Front to back end. Involved throughout the project process. Gets the job done.
Everyone happy. Fully managed (and often exceeded) expectations.

------
overcast
In a web app, you’re either the frontend or backend developer.

Riiiiiiiiight.

------
stevetrewick
> _As you are about to slice the PNGs..._

You realise that you have failed to communicate _your_ requirements to the
client, failed to do due diligence on the requirements and assets before you
signed the contract and badly mis-scoped the project based on your imagination
of what non domain experts should know about your field of professional
endeavour.

You are likely to be eaten by a grue.

------
k__
Im so happy that I never ever in my front-end career had to implement some
designers PSDs.

The only images I got where mocks with stuff I already implemented but needed
some changes...

On the other hand, I consider myself a software and usability engineer, maybe
giving greater focus to nontechnical aspects of software has safed me from
having to do what a designer tells me to...

------
feverishaaron
Or just ask your designer to work @1x in a vector app like Sketch, and export
PDF vector images for import into the asset catalog (Scale Factor - Vector
Asset).

[http://useyourloaf.com/blog/creating-scaled-images-with-
pdf-...](http://useyourloaf.com/blog/creating-scaled-images-with-pdf-vectors/)

\-- A designer

------
kinj28
For enterprise mobile apps - we are working to address this problem with our
docker like container platform with ready pre-built mobile app with a runtime
to run your cross platform hybrid web. feel free to ping and I will be happy
to share more details.

------
nbevans
Who designs mobile apps by slicing PSD files? Fire the developer who went
along with that idea!

------
ex3ndr
In our project (actor.im) we successfully separated logic (cross-platform!)
and make it work closely with backend team and we cover together all corner
cases. Making UI on top of this is very-very easy.

------
megablast
Pfft, if his biggest problem is the design, he is sitting pretty.

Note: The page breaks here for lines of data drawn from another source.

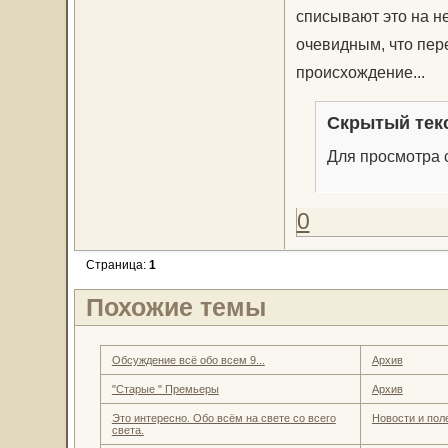
списывают это на н
очевидным, что пер
происхождение...
Скрытый тек
Для просмотра с
0
Страница:
1
Похожие темы
Обсуждение всё обо всем 9...
Архив
"Старые " Премьеры
Архив
Это интересно. Обо всём на свете со всего
Новости и пол
света.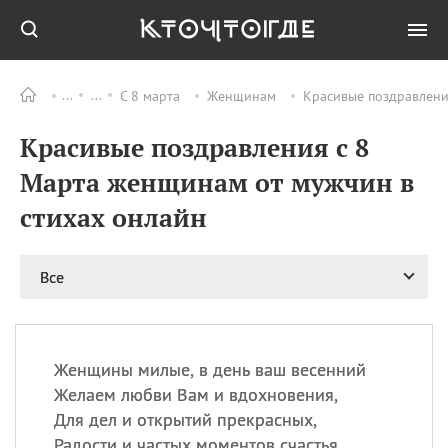
С 8 марта
Женщинам
Красивые поздравлени
Все
ПРАЗДНИКИ
Красивые поздравления с 8
09.08
День памяти жертв
атомной
Марта женщинам от мужчин в
бомбардировки
Нагасаки
стихах онлайн
09.08
День переплетов
09.08
Национальный женский
Все
день
09.08
Национальный день
рисового пудинга
09.08
День Дымняшки
Женщины милые, в день ваш весенний
(Smokey Bear Day)
Желаем любви Вам и вдохновения,
Для дел и открытий прекрасных,
Радости и частых моментов счастья.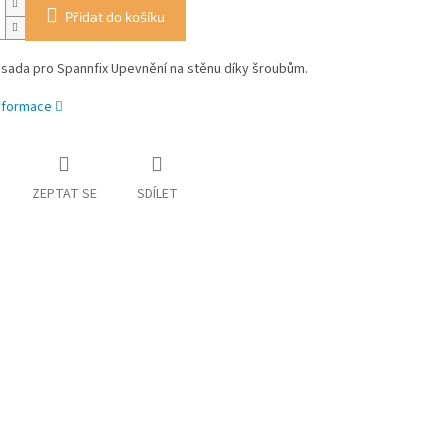
Přidat do košíku
sada pro Spannfix Upevnění na stěnu díky šroubům.
informace
ZEPTAT SE
SDÍLET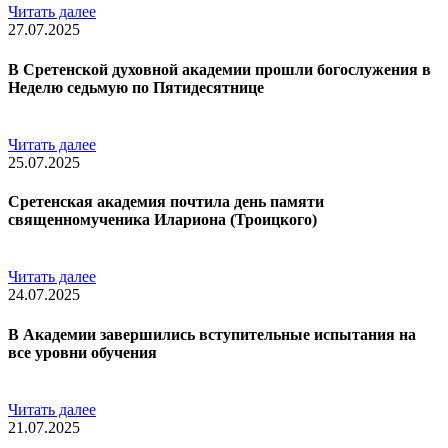
Читать далее
27.07.2025
В Сретенской духовной академии прошли богослужения в
Неделю седьмую по Пятидесятнице
Читать далее
25.07.2025
Сретенская академия почтила день памяти
священномученика Илариона (Троицкого)
Читать далее
24.07.2025
В Академии завершились вступительные испытания на
все уровни обучения
Читать далее
21.07.2025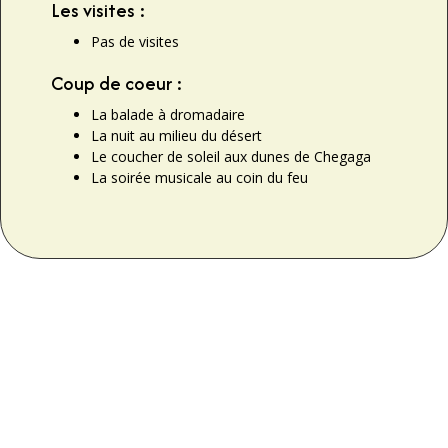
Les visites :
Pas de visites
Coup de coeur :
La balade à dromadaire
La nuit au milieu du désert
Le coucher de soleil aux dunes de Chegaga
La soirée musicale au coin du feu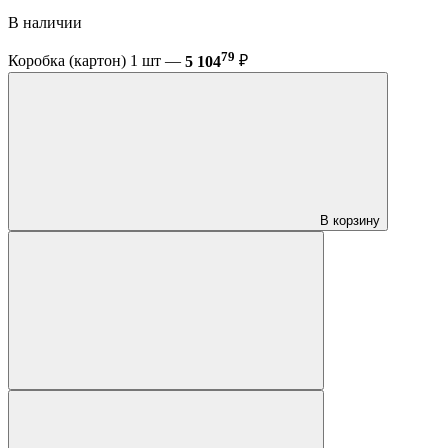
В наличии
79
Коробка (картон) 1 шт —
5 104
₽
В корзину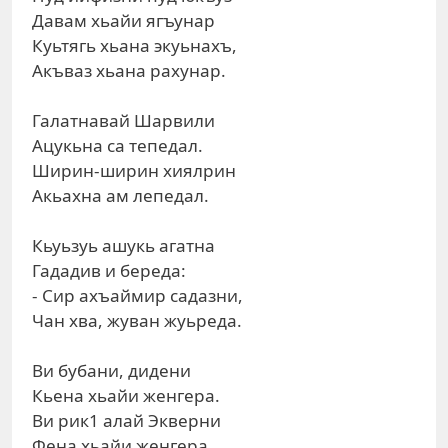
Давам хьайи ягъунар
Куьтягь хьана экуьнахъ,
Акъваз хьана рахунар.
Галатнавай Шарвили
Ацукьна са тепедал.
Ширин-ширин хиялрин
Акьахна ам лепедал.
Кьуьзуь ашукь агатна
Гададив и береда:
- Сир ахъаймир садазни,
Чан хва, жуван жуьреда.
Ви бубани, дидени
Кьена хьайи женгера.
Ви рик1 алай Экверни
Фена хьайи женгера.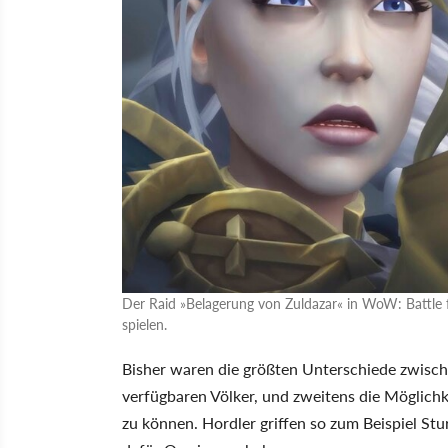
Der Raid »Belagerung von Zuldazar« in WoW: Battle fo
spielen.
Bisher waren die größten Unterschiede zwisch
verfügbaren Völker, und zweitens die Möglichk
zu können. Hordler griffen so zum Beispiel St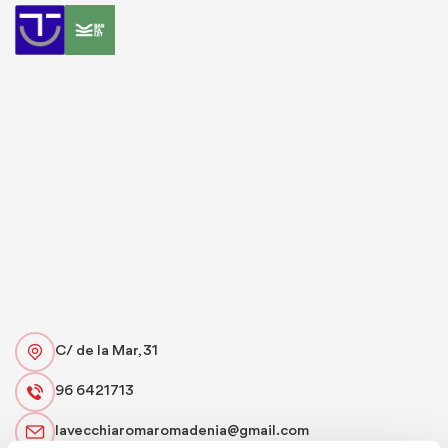
C/ de la Mar, 31
96 6421713
lavecchiaromaromadenia@gmail.com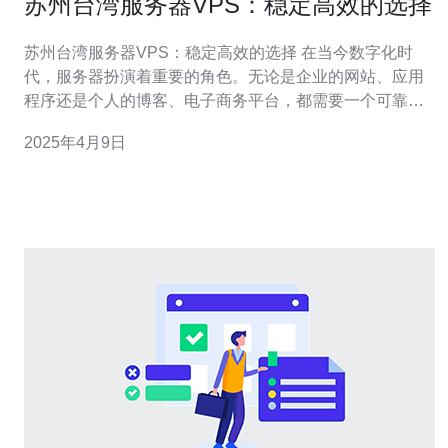
苏州台湾服务器VPS：稳定高效的选择
苏州台湾服务器VPS：稳定高效的选择 在当今数字化时
代，服务器扮演着重要的角色。无论是企业的网站、应用
程序还是个人的博客、电子商务平台，都需要一个可靠的
服务器来托管数据和保证在线服务的稳定性。苏州台湾服
2025年4月9日
务器VPS正是这样一种可靠高效的选择。 苏州台湾服务器
VPS在稳定性方面表现出色。它们采用最先进的硬件设备
和技术，确保服务器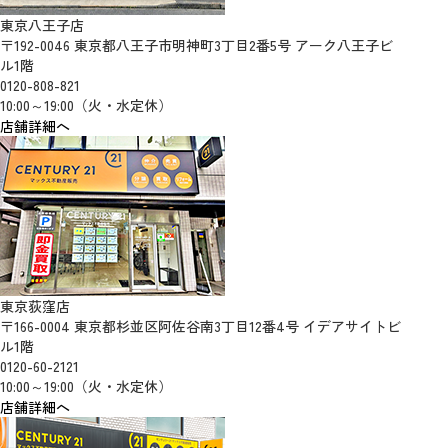
東京八王子店
〒192-0046 東京都八王子市明神町3丁目2番5号 アーク八王子ビ
ル1階
0120-808-821
10:00～19:00（火・水定休）
店舗詳細へ
東京荻窪店
〒166-0004 東京都杉並区阿佐谷南3丁目12番4号 イデアサイトビ
ル1階
0120-60-2121
10:00～19:00（火・水定休）
店舗詳細へ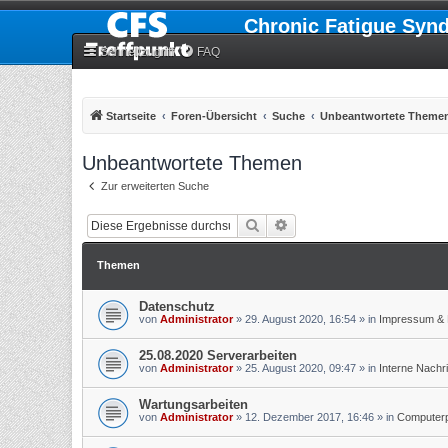
Chronic Fatigue Syn
Schnellzugriff
FAQ
Startseite
Foren-Übersicht
Suche
Unbeantwortete Theme
Unbeantwortete Themen
Zur erweiterten Suche
Suche
Erweiterte Suche
Themen
Datenschutz
von
Administrator
»
29. August 2020, 16:54
» in
Impressum & 
25.08.2020 Serverarbeiten
von
Administrator
»
25. August 2020, 09:47
» in
Interne Nachr
Wartungsarbeiten
von
Administrator
»
12. Dezember 2017, 16:46
» in
Computerpr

Also the designer should slice up the PSDs, that solves this problem.

------
phatbyte
Most of those design issues could be solved if they used (designer and dev)
Sketch or Paintcode

------
guelo
s/mobile/iphone/

Same issues exist on the other more popular platform but this article is only
about the iPhone so the title is wrong.

------
wiradikusuma
I dont understand why you need to slice PSD like it's Web dev in 1999. Does
iOS/Android not have something like "Bootstrap"?